● WORK TO COMPLETE:
Which lines of the entries contain the word "apply"? Please list them.

:: GIVEN RECORDS ::

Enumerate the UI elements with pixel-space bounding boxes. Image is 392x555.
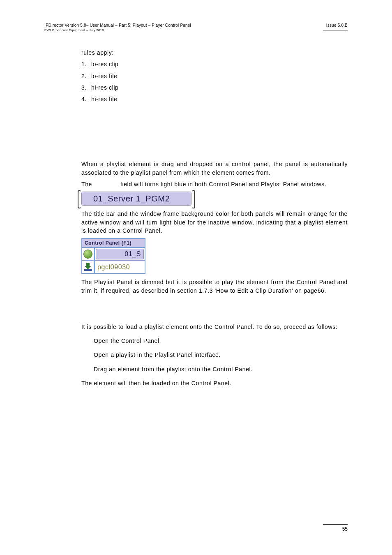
rule-item-1: 1.lo-res clip <box>81 60 348 68</box>
download-icon <box>84 263 92 271</box>
step-1: Open the Control Panel. <box>94 337 348 345</box>
para2-b: field will turns light blue in both Cont… <box>120 181 326 187</box>
paragraph-5: It is possible to load a playlist elemen… <box>81 323 348 331</box>
issue-label: Issue 5.8.B <box>323 23 348 28</box>
header-rule <box>323 30 348 30</box>
content: rules apply: 1.lo-res clip 2.lo-res file… <box>81 49 348 387</box>
bracket-right-icon <box>192 190 195 208</box>
doc-title: IPDirector Version 5.8– User Manual – Pa… <box>44 23 191 28</box>
page: IPDirector Version 5.8– User Manual – Pa… <box>0 0 392 555</box>
panel-row1-text: 01_S <box>96 249 144 259</box>
header-right: Issue 5.8.B <box>323 23 348 30</box>
paragraph-4: The Playlist Panel is dimmed but it is p… <box>81 278 348 295</box>
rule-item-2: 2.lo-res file <box>81 72 348 80</box>
rule-text: lo-res file <box>91 73 117 79</box>
rules-list: 1.lo-res clip 2.lo-res file 3.hi-res cli… <box>81 60 348 103</box>
spacer <box>81 106 348 160</box>
panel-titlebar: Control Panel (F1) <box>82 239 145 247</box>
rule-item-4: 4.hi-res file <box>81 95 348 103</box>
rule-text: hi-res clip <box>91 84 119 91</box>
rule-item-3: 3.hi-res clip <box>81 83 348 92</box>
panel-row-2: pgcl09030 <box>82 260 145 273</box>
page-footer: 55 <box>323 524 348 532</box>
panel-row2-text: pgcl09030 <box>95 262 145 272</box>
header-left: IPDirector Version 5.8– User Manual – Pa… <box>44 23 191 32</box>
paragraph-1: When a playlist element is drag and drop… <box>81 160 348 177</box>
paragraph-6: The element will then be loaded on the C… <box>81 379 348 387</box>
paragraph-3: The title bar and the window frame backg… <box>81 210 348 235</box>
para2-a: The <box>81 181 92 187</box>
bracket-left-icon <box>78 190 81 208</box>
channel-field-text: 01_Server 1_PGM2 <box>82 193 170 205</box>
panel-icon-cell <box>82 261 95 273</box>
channel-field: 01_Server 1_PGM2 <box>81 192 191 206</box>
panel-row-1: 01_S <box>82 247 145 260</box>
spacer <box>81 298 348 323</box>
page-number: 55 <box>323 526 348 532</box>
paragraph-2: The field will turns light blue in both … <box>81 180 348 188</box>
channel-field-illustration: 01_Server 1_PGM2 <box>81 192 348 206</box>
step-3: Drag an element from the playlist onto t… <box>94 365 348 373</box>
steps-list: Open the Control Panel. Open a playlist … <box>81 337 348 373</box>
panel-icon-cell <box>82 248 95 260</box>
page-header: IPDirector Version 5.8– User Manual – Pa… <box>44 23 348 32</box>
rule-text: hi-res file <box>91 96 117 102</box>
step-2: Open a playlist in the Playlist Panel in… <box>94 351 348 359</box>
rule-text: lo-res clip <box>91 61 119 67</box>
rule-num: 3. <box>81 83 91 92</box>
rule-num: 1. <box>81 60 91 68</box>
rules-intro: rules apply: <box>81 49 348 57</box>
globe-icon <box>83 250 92 259</box>
footer-rule <box>323 524 348 525</box>
rule-num: 2. <box>81 72 91 80</box>
doc-subtitle: EVS Broadcast Equipment – July 2010 <box>44 28 191 32</box>
control-panel-illustration: Control Panel (F1) 01_S pgcl09030 <box>81 238 145 274</box>
rule-num: 4. <box>81 95 91 103</box>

:::

● EXERCISE SOLUTION:
content: rules apply: 1.lo-res clip 2.lo-res file… <box>81 49 348 387</box>
rules-intro: rules apply: <box>81 49 348 57</box>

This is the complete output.